[[ Data for this task, beginning ]]

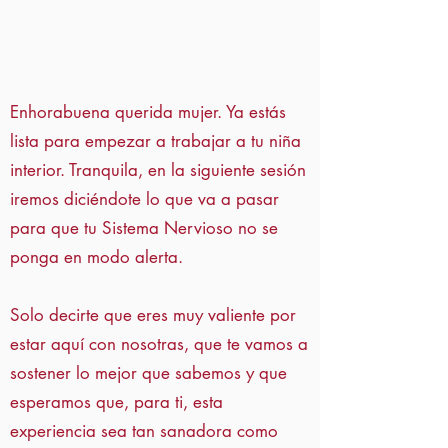
Enhorabuena querida mujer. Ya estás
lista para empezar a trabajar a tu niña
interior. Tranquila, en la siguiente sesión
iremos diciéndote lo que va a pasar
para que tu Sistema Nervioso no se
ponga en modo alerta.
Solo decirte que eres muy valiente por
estar aquí con nosotras, que te vamos a
sostener lo mejor que sabemos y que
esperamos que, para ti, esta
experiencia sea tan sanadora como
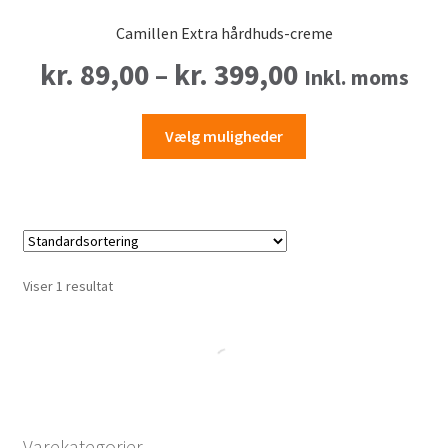
Camillen Extra hårdhuds-creme
Prisinterval
kr.
89,00
–
kr.
399,00
Inkl. moms
kr. 89,00
Dette
Vælg muligheder
vare
til
har
flere
kr. 399,00
varianter.
Mulighederne
kan
Viser 1 resultat
vælges
på
varesiden
Varekategorier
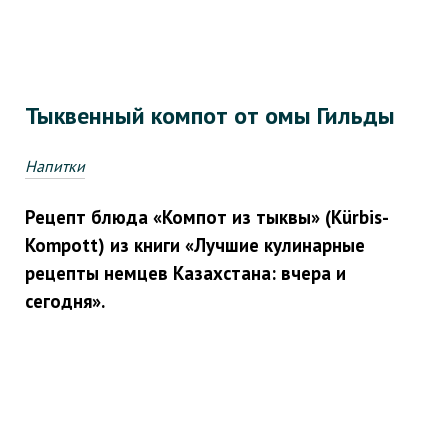
Тыквенный компот от омы Гильды
Напитки
Рецепт блюда «Компот из тыквы» (Kürbis-
Kompott) из книги «Лучшие кулинарные
рецепты немцев Казахстана: вчера и
сегодня».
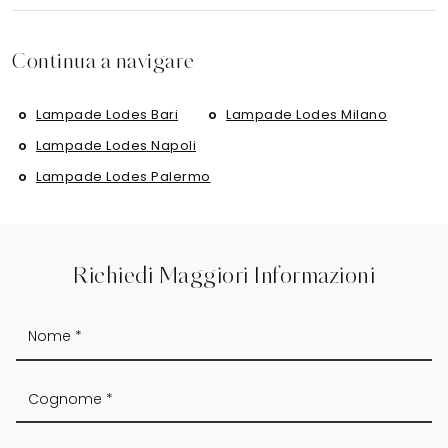
Continua a navigare
Lampade Lodes Bari
Lampade Lodes Milano
Lampade Lodes Napoli
Lampade Lodes Palermo
Richiedi Maggiori Informazioni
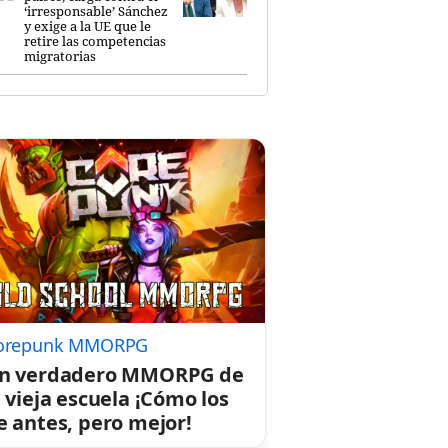
‘irresponsable’ Sánchez
y exige a la UE que le
retire las competencias
migratorias
orepunk MMORPG
n verdadero MMORPG de
a vieja escuela ¡Cómo los
e antes, pero mejor!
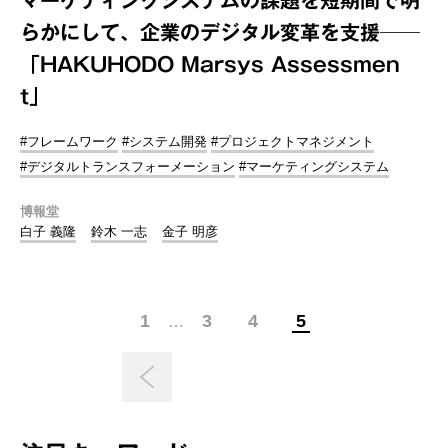
マーケティングシステムの課題を短期間で明
らかにして、企業のデジタル変革を支援──
「HAKUHODO Marsys Assessmen
t」
#フレームワーク
#システム開発
#プロジェクトマネジメント
#デジタルトランスフォーメーション
#マーケティングシステム
博報堂
白子 義隆
鈴木 一志
金子 明彦
1
3
4
5
…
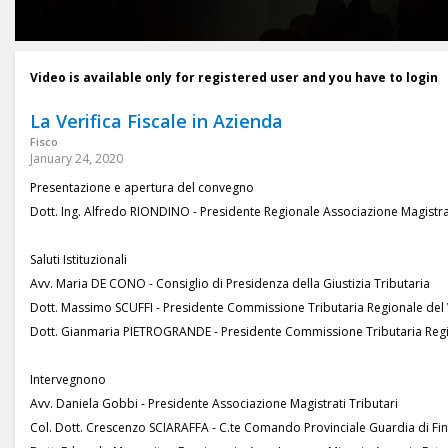
Video is available only for registered user and you have to login
La Verifica Fiscale in Azienda
Fisco
January 24, 2020
Presentazione e apertura del convegno
Dott. Ing. Alfredo RIONDINO - Presidente Regionale Associazione Magistrat
Saluti Istituzionali
Avv. Maria DE CONO - Consiglio di Presidenza della Giustizia Tributaria
Dott. Massimo SCUFFI - Presidente Commissione Tributaria Regionale del
Dott. Gianmaria PIETROGRANDE - Presidente Commissione Tributaria Regi
Intervegnono
Avv. Daniela Gobbi - Presidente Associazione Magistrati Tributari
Col. Dott. Crescenzo SCIARAFFA - C.te Comando Provinciale Guardia di Fi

[[ Data for this task, end ]]

Restate the full listing verbatim and drop every picture.

Solution below>
Enhorabuena querida mujer. Ya estás
lista para empezar a trabajar a tu niña
interior. Tranquila, en la siguiente sesión
iremos diciéndote lo que va a pasar
para que tu Sistema Nervioso no se
ponga en modo alerta.
Solo decirte que eres muy valiente por
estar aquí con nosotras, que te vamos a
sostener lo mejor que sabemos y que
esperamos que, para ti, esta
experiencia sea tan sanadora como
Camillen Extra hårdhuds-creme
Prisinterval
kr.
89,00
–
kr.
399,00
Inkl. moms
kr. 89,00
Dette
Vælg muligheder
vare
til
har
flere
kr. 399,00
varianter.
Mulighederne
kan
Viser 1 resultat
vælges
på
varesiden
Varekategorier
Тыквенный компот от омы Гильды
Напитки
Рецепт блюда «Компот из тыквы» (Kürbis-
Kompott) из книги «Лучшие кулинарные
рецепты немцев Казахстана: вчера и
сегодня».
Continua a navigare
Lampade Lodes Bari
Lampade Lodes Milano
Lampade Lodes Napoli
Lampade Lodes Palermo
Richiedi Maggiori Informazioni
‘irresponsable’ Sánchez
y exige a la UE que le
retire las competencias
migratorias
orepunk MMORPG
n verdadero MMORPG de
a vieja escuela ¡Cómo los
e antes, pero mejor!
マーケティングシステムの課題を短期間で明
らかにして、企業のデジタル変革を支援──
「HAKUHODO Marsys Assessmen
t」
#フレームワーク
#システム開発
#プロジェクトマネジメント
#デジタルトランスフォーメーション
#マーケティングシステム
博報堂
白子 義隆
鈴木 一志
金子 明彦
1
3
4
5
…
Video is available only for registered user and you have to login
La Verifica Fiscale in Azienda
Fisco
January 24, 2020
Presentazione e apertura del convegno
Dott. Ing. Alfredo RIONDINO - Presidente Regionale Associazione Magistrat
Saluti Istituzionali
Avv. Maria DE CONO - Consiglio di Presidenza della Giustizia Tributaria
Dott. Massimo SCUFFI - Presidente Commissione Tributaria Regionale del
Dott. Gianmaria PIETROGRANDE - Presidente Commissione Tributaria Regi
Intervegnono
Avv. Daniela Gobbi - Presidente Associazione Magistrati Tributari
Col. Dott. Crescenzo SCIARAFFA - C.te Comando Provinciale Guardia di Fi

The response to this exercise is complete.